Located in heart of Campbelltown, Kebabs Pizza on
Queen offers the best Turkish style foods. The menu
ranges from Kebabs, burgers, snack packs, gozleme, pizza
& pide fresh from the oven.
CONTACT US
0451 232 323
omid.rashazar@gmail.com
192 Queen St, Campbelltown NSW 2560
* * *
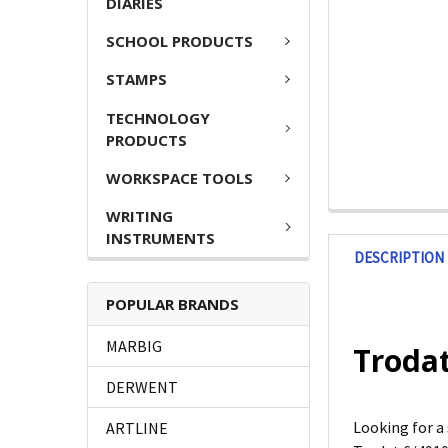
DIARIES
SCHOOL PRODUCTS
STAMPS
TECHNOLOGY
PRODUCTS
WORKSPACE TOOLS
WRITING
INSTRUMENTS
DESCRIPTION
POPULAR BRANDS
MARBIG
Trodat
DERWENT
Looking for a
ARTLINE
* * *
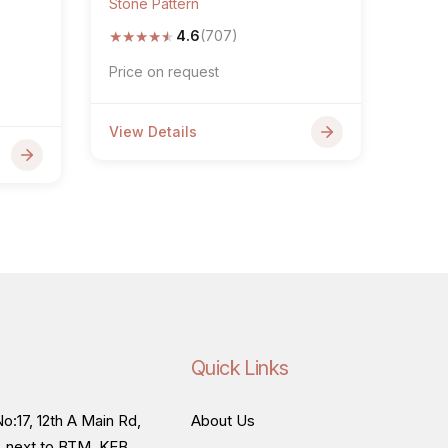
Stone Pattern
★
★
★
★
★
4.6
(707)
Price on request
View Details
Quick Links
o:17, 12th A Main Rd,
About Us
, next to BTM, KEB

» What needs to be done
Beginning at the line above with "Queen offers the" and finishing at the line with "192 Queen St, Campbelltown NSW 2560", return each line exactly and return nothing else.

» Reply to the task
Queen offers the best Turkish style foods. The menu
ranges from Kebabs, burgers, snack packs, gozleme, pizza
& pide fresh from the oven.
CONTACT US
0451 232 323
omid.rashazar@gmail.com
192 Queen St, Campbelltown NSW 2560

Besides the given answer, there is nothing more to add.